You're addicted to Instagram
Experts have been warning us for what seems like an eternity now that the blue light from our phones, tablets, and computers is screwing up our slumber. (In essence, short wavelength light from our gadgets mimics daylight and suppresses the production of melatonin, a hormone that helps you sleep.) Harvard researchers had a dozen people use either a backlit e-reader or read a real book before bed for five consecutive nights in a 2015 study. The e-reader group took an average of 10 minutes longer to fall asleep than the analog folks; they also woke up feeling groggier and it took them several hours longer to reach the same self-reported levels of alertness.

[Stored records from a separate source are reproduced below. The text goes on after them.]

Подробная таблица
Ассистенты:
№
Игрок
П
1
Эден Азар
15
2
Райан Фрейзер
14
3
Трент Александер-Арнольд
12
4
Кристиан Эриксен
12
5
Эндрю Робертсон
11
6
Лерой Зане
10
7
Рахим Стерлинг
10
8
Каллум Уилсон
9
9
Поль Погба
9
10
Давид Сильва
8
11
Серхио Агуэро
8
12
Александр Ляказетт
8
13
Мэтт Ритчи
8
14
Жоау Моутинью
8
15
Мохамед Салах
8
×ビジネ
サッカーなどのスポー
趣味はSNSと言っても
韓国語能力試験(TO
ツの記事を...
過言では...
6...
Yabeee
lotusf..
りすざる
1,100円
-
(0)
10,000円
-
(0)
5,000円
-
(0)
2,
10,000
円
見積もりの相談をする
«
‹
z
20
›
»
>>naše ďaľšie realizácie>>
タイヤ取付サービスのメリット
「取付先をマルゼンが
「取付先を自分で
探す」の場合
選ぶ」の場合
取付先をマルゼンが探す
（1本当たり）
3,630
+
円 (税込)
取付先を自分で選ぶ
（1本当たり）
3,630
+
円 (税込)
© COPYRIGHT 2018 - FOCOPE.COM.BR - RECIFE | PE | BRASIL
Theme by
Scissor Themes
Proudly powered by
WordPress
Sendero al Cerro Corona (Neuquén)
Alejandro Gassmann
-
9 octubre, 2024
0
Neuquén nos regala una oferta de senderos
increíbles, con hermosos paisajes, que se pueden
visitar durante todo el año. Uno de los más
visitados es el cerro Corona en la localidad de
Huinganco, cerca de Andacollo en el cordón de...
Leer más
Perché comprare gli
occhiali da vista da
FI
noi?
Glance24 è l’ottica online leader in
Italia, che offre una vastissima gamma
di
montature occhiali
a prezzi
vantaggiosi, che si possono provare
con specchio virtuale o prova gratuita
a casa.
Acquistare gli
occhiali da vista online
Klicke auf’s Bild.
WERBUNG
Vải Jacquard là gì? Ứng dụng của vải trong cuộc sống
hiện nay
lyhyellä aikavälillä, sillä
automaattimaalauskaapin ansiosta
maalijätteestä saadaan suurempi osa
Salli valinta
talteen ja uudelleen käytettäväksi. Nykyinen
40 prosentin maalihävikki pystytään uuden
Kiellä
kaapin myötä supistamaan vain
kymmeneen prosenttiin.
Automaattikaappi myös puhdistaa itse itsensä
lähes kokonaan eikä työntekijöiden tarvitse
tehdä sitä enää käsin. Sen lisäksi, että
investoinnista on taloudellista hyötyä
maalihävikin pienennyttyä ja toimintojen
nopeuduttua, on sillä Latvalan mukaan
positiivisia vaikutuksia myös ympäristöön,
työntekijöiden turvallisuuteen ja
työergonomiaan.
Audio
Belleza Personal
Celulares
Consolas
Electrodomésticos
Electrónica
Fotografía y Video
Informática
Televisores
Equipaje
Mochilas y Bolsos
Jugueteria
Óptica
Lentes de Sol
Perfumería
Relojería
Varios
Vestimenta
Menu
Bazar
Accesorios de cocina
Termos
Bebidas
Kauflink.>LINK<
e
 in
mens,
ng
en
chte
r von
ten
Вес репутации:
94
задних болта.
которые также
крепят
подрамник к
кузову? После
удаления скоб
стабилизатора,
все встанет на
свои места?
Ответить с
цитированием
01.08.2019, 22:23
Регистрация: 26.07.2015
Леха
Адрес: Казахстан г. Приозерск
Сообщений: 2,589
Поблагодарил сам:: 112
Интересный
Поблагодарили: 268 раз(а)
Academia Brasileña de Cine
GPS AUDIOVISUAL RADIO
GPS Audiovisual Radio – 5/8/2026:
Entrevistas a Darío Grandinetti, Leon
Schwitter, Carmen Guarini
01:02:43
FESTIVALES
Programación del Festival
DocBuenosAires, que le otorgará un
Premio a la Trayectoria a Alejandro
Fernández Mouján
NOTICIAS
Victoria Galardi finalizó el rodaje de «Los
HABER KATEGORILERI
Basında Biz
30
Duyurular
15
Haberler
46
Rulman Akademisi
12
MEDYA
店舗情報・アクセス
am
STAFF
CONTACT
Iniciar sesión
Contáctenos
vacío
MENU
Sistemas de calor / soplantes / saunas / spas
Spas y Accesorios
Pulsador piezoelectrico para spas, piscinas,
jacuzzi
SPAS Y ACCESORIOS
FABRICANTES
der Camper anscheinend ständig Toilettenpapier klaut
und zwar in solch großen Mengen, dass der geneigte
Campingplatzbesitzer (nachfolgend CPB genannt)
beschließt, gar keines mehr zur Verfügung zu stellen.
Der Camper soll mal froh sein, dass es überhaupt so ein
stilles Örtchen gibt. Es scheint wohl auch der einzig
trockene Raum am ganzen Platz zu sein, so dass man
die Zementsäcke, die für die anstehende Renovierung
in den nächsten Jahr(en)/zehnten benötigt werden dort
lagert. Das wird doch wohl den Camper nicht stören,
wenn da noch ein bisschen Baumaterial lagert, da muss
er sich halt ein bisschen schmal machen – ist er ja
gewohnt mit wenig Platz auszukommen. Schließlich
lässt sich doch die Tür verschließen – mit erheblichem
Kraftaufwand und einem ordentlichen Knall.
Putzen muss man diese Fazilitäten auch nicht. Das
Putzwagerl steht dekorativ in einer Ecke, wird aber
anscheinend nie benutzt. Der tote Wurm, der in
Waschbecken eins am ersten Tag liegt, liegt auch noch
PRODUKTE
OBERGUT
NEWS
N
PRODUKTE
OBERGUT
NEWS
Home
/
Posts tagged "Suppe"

Most devices now come with a "night mode" to reduce that blue light, but even the kinds of things you're looking at during the day could be linked to your crappy sleep. In one study, people ages 19 to 32 who spent more than two hours a day on social media were nearly twice as likely to report sleep disturbances as people who were on Facebook and Twitter less for than 30 minutes. Even people in the second-lowest quartile of social media use, between 30 and 60 minutes a day, were 26 percent more likely to wake up at night. If you want to cut back, you can try turning off notifications or deleting the apps from your phone so you're forced to open a browser tab.